Putnam Investments, the fourth-largest US mutual fund company, said it may close some of its 66 funds as sales and returns lag.
"Putnam is in the final stages of a comprehensive product lineup review," spokesman Matt Keenan said. "The company is considering making changes, possibly including closing or merging some funds." Putnam's stock funds went from leaders in the bull market that ended in March 2000, to laggards in the bear market because some had large holdings of technology stocks, said Kelli Stebel, analyst at fund tracker Morningstar Inc.
"They really bet the farm on tech," Stebel said. "You wouldn't think that a firm that large, with that many resources, would make such a large sector bet."
Lawrence Lasser, Putnam's chief executive, last June said company's growth stock managers were "too aggressive" during the bull market and that changes were in the offing. He said a review was underway, focused on the process managers followed and how their decisions were monitored.
As performance and sales have suffered industrywide, the number of funds liquidated or merged into other funds nearly tripled to 523 last year from 187 in 1999, according to Morningstar. Fund mergers generally require shareholder approval.
An announcement of any decision by the funds' board of trustees will be made "soon," Keenan said. The board was holding its monthly meeting today, he said. Boston-based Putnam, with US$315 billion under management at the end of last year, is a unit of Marsh & McLennan Cos, the biggest insurance broker.
The possibility that Putnam will soon merge some funds was reported earlier by the Web site Ignites.com.
At the end of 1999, the average Putnam stock fund had a three- year record in the top 37 percent of its peers, according to fund tracker Lipper. By the end of last year, the average Putnam stock fund's three-year record was in the top 53 percent.
Putnam's largest stock funds deteriorated more than average.
Its 10 largest stock funds, on average, were in the top third of their peers at the end of 1999, based on their performance over the previous three years. By the end of 2001, the funds were in the bottom 38 percent on average.

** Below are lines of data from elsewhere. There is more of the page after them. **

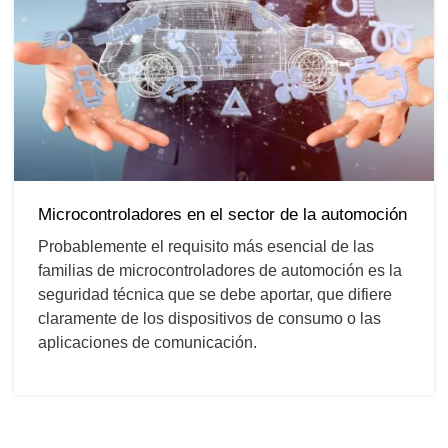
Microcontroladores en el sector de la automoción
Probablemente el requisito más esencial de las
familias de microcontroladores de automoción es la
seguridad técnica que se debe aportar, que difiere
claramente de los dispositivos de consumo o las
aplicaciones de comunicación.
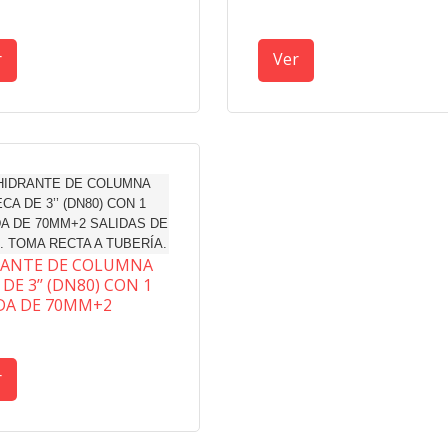
r
Ver
RANTE DE COLUMNA
 DE 3’’ (DN80) CON 1
DA DE 70MM+2
DAS DE 45MM. TOMA
A A TUBERÍA.
r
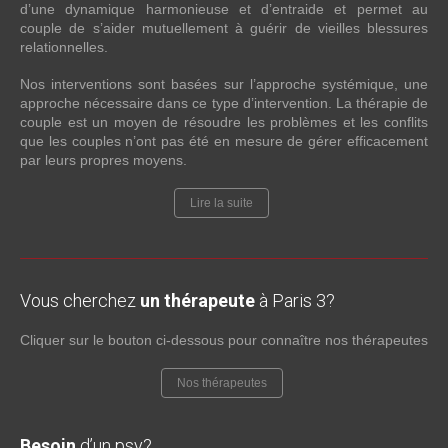
d’une dynamique harmonieuse et d’entraide et permet au
couple de s’aider mutuellement à guérir de vieilles blessures
relationnelles.
Nos interventions sont basées sur l’approche systémique, une
approche nécessaire dans ce type d’intervention. La thérapie de
couple est un moyen de résoudre les problèmes et les conflits
que les couples n’ont pas été en mesure de gérer efficacement
par leurs propres moyens.
Lire la suite
Vous cherchez
un thérapeute
à Paris 3?
Cliquer sur le bouton ci-dessous pour connaître nos thérapeutes
Nos thérapeutes
Besoin
d’un psy?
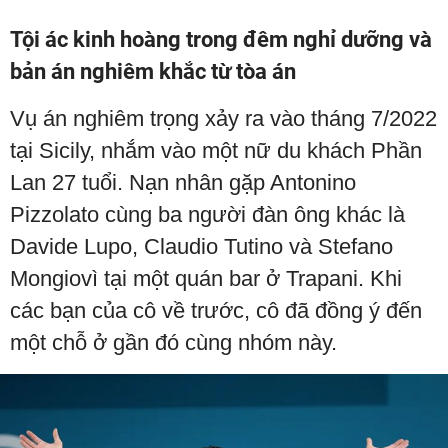
Tội ác kinh hoàng trong đêm nghỉ dưỡng và
bản án nghiêm khắc từ tòa án
Vụ án nghiêm trọng xảy ra vào tháng 7/2022
tại Sicily, nhắm vào một nữ du khách Phần
Lan 27 tuổi. Nạn nhân gặp Antonino
Pizzolato cùng ba người đàn ông khác là
Davide Lupo, Claudio Tutino và Stefano
Mongiovì tại một quán bar ở Trapani. Khi
các bạn của cô về trước, cô đã đồng ý đến
một chỗ ở gần đó cùng nhóm này.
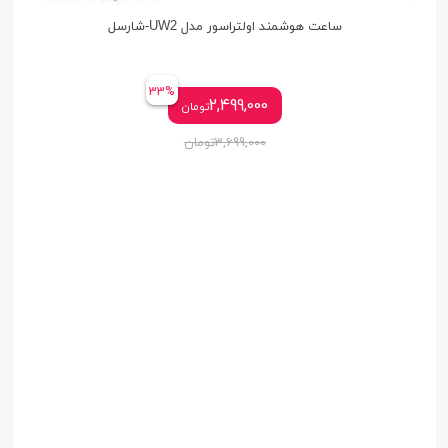
ساعت هوشمند اولتراسور مدل UW2-شارسل
33%
2,499,000
تومان
3,699,000
تومان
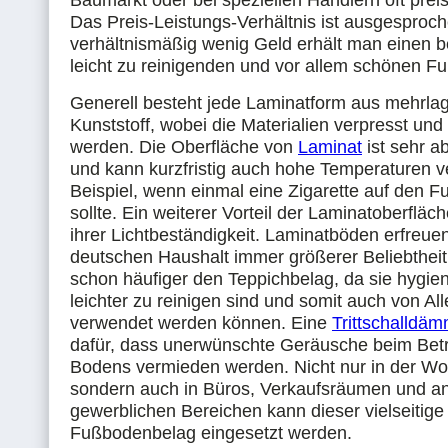
Baumarkt oder bei speziellen Händlern oft preisw
Das Preis-Leistungs-Verhältnis ist ausgesproche
verhältnismäßig wenig Geld erhält man einen b
leicht zu reinigenden und vor allem schönen F
Generell besteht jede Laminatform aus mehrla
Kunststoff, wobei die Materialien verpresst und 
werden. Die Oberfläche von
Laminat
ist sehr ab
und kann kurzfristig auch hohe Temperaturen v
Beispiel, wenn einmal eine Zigarette auf den F
sollte. Ein weiterer Vorteil der Laminatoberfläch
ihrer Lichtbeständigkeit. Laminatböden erfreuen
deutschen Haushalt immer größerer Beliebtheit
schon häufiger den Teppichbelag, da sie hygie
leichter zu reinigen sind und somit auch von All
verwendet werden können. Eine
Trittschalldä
dafür, dass unerwünschte Geräusche beim Bet
Bodens vermieden werden. Nicht nur in der W
sondern auch in Büros, Verkaufsräumen und a
gewerblichen Bereichen kann dieser vielseitige 
Fußbodenbelag eingesetzt werden.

The US$16 billion Putnam New Opportunities Fund, in the top 32 percent of its peers at the end of 1999, was in the bottom 32 percent by the end of 2001. The US$3.13 billion Putnam OTC & Emerging Growth Fund, in the top 19 percent of its peers at the end of 1999, was in the bottom 2 percent at the end of 2001.
In January, Putnam fired Steve Kirson, a manager of OTC & Emerging Growth since 1996.
Stocks accounted for 79 percent of Putnam's assets under management at the end of last year.
As the funds slid, sales nose-dived. Putnam went from being the third-best selling of the 25 largest mutual fund groups in 2000 to the fourth-worst in 2001, according to Financial Research Corp, a Boston-based consulting firm. Investors pulled US$4.51 billion from Putnam's funds in 2001 after having added US$16.5 billion in 2000, according to FRC.
The poor performance of some Putnam funds during the bear market "came as a jolt, and had an impact on the confidence level that intermediaries had in Putnam," said Burton Greenwald, a Philidelphia-based mutual fund consultant, referring to the brokers who sell Putnam's funds.
Putnam is likeliest to close its most poorly performing funds, Greenwald said. "It's not likely those funds, given their recent records, are going to attract many new assets," he said.